Absolutely no short-cuts, he will do due diligence on her, so what if she is the most famous anchor in the world’s largest democracy.

But, of course, Mr Sharma doesn’t say or do any of this.

‘I understand and appreciate your sentiment, Ms Thomas,’ he says, when he walks her to her car. ‘You fix the date for the shoot, I will get all of Sunil’s paperwork done, it’s been a pleasure and a privilege.’

~

‘You were right, sir,’ says Mrs Chopra when Mr Sharma tells her what happened. ‘To tell me that night not to tell Orphan or Kalyani anything. How would we have told him that he had been rejected by the first mother who came to see him. You were right, sir, one hundred per cent right.’

‘It’s experience, Mrs Chopra,’ says Mr Sharma, ‘only experience.’

~

A fortnight later, in a two-hour special show preceded by a day-long telethon advertised on billboards plastered across the city, sponsored by Mothercare, Reliance Petroleum, Tata Motors and Life Insurance Corporation of India, Priscilla Thomas becomes a mother to Sunil, a Down’s syndrome child.

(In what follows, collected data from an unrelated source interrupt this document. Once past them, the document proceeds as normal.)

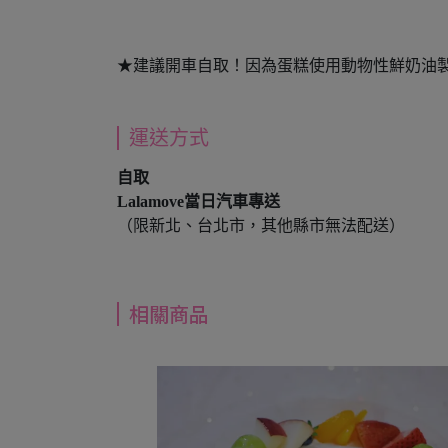
★建議開車自取！因為蛋糕使用動物性鮮奶油
運送方式
自取
Lalamove當日汽車專送
（限新北、台北市，其他縣市無法配送）
相關商品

The State Chief Minister and the Union Minister for Child Welfare are the chief guests. A panel of experts discusses Down’s syndrome, the public apathy to disability, the need for a new law, they all agree that
The Amazing Adoption of Sunil Thomas
– as the show is now titled – will do wonders in raising public awareness and sensitivity not only to Down’s syndrome, in particular, but to disability in general.

A scientist from Brisbane, on live hook-up, quotes a new study in Australia that shows life expectancy for people with Down’s syndrome is steadily going up – his remarks are welcomed with thunderous applause and further close-ups of Sunil who has gone back to sleep.

As for Mr Sharma, he gets as many as 420 seconds on TV, spread across six appearances, in which he is told – by Ms Thomas’s assistants – to talk about how and why Ms Thomas’s move is a ‘landmark decision’ in the history of child welfare in India.